- Hijo mío - comienza el padre - el protagonista de esta historia es un hombre grande y fuerte, así como yo. Al salir de la ducha matutina, sin ojotas, sin alfombra, resbala y golpea muy fuerte la cabeza. Pero el dolor se diluye rápido y su día continúa normal. Oficina, trabajo, almuerzo, más trabajo, vuelta a casa.
Por la noche, antes de la cena, se recuesta en su cama y queda profundamente dormido. Cuando abre los ojos está en un lugar diferente. Blancura total. Es el último en una fila de 5 personas.
Llega a un artefacto rojo, igual al de las farmacias. Saca un número y entra en un salón. Se sienta al lado de un señor canoso.
Hay más gente, pero nadie se mira entre sí. No habla ni pregunta nada. Se limita a esperar su turno en ese ambiente desconocido, parecido al del consultorio de un médico. Ya le aclararían la situación.
Advierte que las personas que ingresaron no han vuelto a salir de la oficina. Se asusta y se convence de que todo se trata de un mal sueño.
Llaman a su número. La secretaria lo recibe y le abre la puerta del despacho en el que desaparecen los supuestos pacientes.
Un señor mayor, de boina, cigarro y barba, lo saluda con cordialidad. Lo invita a sentarse y comienza una charla amena, con preguntas directas y bien dirigidas.
El protagonista se relaja, se siente escuchado. Habla de su vida, sus afectos, las pasiones, el fútbol. No tiene la necesidad de cuestionar lo que estaba pasando ni preguntar en dónde se encontraban. Surgiría más adelante. Y así fue.
En un momento, el de boina se pone serio y dice con frialdad:
-Usted ha muerto.
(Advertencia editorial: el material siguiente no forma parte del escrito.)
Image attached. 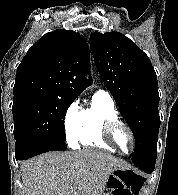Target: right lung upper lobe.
I'll return each mask as SVG.
<instances>
[{
    "label": "right lung upper lobe",
    "mask_w": 178,
    "mask_h": 195,
    "mask_svg": "<svg viewBox=\"0 0 178 195\" xmlns=\"http://www.w3.org/2000/svg\"><path fill=\"white\" fill-rule=\"evenodd\" d=\"M85 38L58 29L40 38L17 68L14 96L38 93L76 99L91 83ZM89 73V80L85 76Z\"/></svg>",
    "instance_id": "1"
}]
</instances>
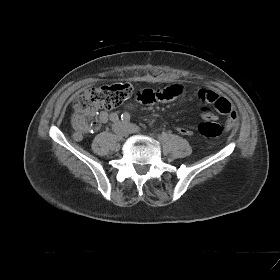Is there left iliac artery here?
Instances as JSON below:
<instances>
[{"label": "left iliac artery", "mask_w": 280, "mask_h": 280, "mask_svg": "<svg viewBox=\"0 0 280 280\" xmlns=\"http://www.w3.org/2000/svg\"><path fill=\"white\" fill-rule=\"evenodd\" d=\"M121 120H122L123 122H129V121H130V115H129V113H127V112L123 113V114L121 115Z\"/></svg>", "instance_id": "1"}]
</instances>
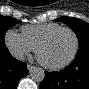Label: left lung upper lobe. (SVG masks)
Returning <instances> with one entry per match:
<instances>
[{"mask_svg":"<svg viewBox=\"0 0 89 89\" xmlns=\"http://www.w3.org/2000/svg\"><path fill=\"white\" fill-rule=\"evenodd\" d=\"M56 21L66 23L77 35L79 41V50L89 48V24L72 17H60Z\"/></svg>","mask_w":89,"mask_h":89,"instance_id":"5c2ea615","label":"left lung upper lobe"}]
</instances>
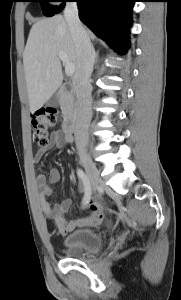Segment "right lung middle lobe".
Masks as SVG:
<instances>
[{"label": "right lung middle lobe", "instance_id": "obj_1", "mask_svg": "<svg viewBox=\"0 0 181 300\" xmlns=\"http://www.w3.org/2000/svg\"><path fill=\"white\" fill-rule=\"evenodd\" d=\"M31 1L39 2L41 4L42 11L45 16H53L55 13H58L65 6L64 3L61 4L59 7L52 6L49 4L51 0H31Z\"/></svg>", "mask_w": 181, "mask_h": 300}]
</instances>
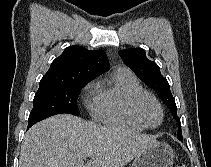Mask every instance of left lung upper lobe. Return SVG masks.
<instances>
[{
    "label": "left lung upper lobe",
    "mask_w": 211,
    "mask_h": 167,
    "mask_svg": "<svg viewBox=\"0 0 211 167\" xmlns=\"http://www.w3.org/2000/svg\"><path fill=\"white\" fill-rule=\"evenodd\" d=\"M119 55L135 74L159 95L161 100L169 108L177 121V138L183 139L175 99L171 94L169 83L161 75L159 66L155 62L147 59L146 53L142 49L131 48L120 50Z\"/></svg>",
    "instance_id": "obj_1"
}]
</instances>
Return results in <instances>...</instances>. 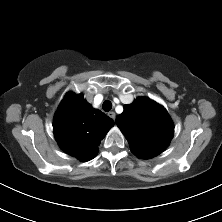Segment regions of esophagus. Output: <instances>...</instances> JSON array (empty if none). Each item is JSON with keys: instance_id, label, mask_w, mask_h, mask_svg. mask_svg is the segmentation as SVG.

Entiendo que lo sabe.
-(Pausa) No lo sé - responde el hombre, asombrado.
-¿Recuerda el golpe de hoy a la mañana?
-Perfectamente. Y estoy bien.
-Está más que bien. Toque su cabeza. No encontrará sangre ni traumatismo alguno.
-Pero trabajé después del golpe.
-Sí. Es una forma de ver las cosas.
El protagonista toma conciencia de su propia muerte. No puede llorar ni tiene tiempo para eso. Con sabiduría, pide un último deseo. El viejo apaga el cigarro y duda un instante, pero accede. Luego se despide y se pierde entre la blancura del lugar.
El padre hace una pausa, quiere continuar pero no puede. Su hijo, entre el sueño y el suspenso, lo mira con sorpresa y reclama:
-Papá, ¿qué deseo pidió el hombre?
Con lo que queda de voz, el papá responde:
-Despedirme de mi hijo. Te amo Joaquín. Tené fuerza, cuidá a tu mamá, estudiá mucho. Siempre voy a estar con vos.
Y con lágrimas en los ojos, desapareció.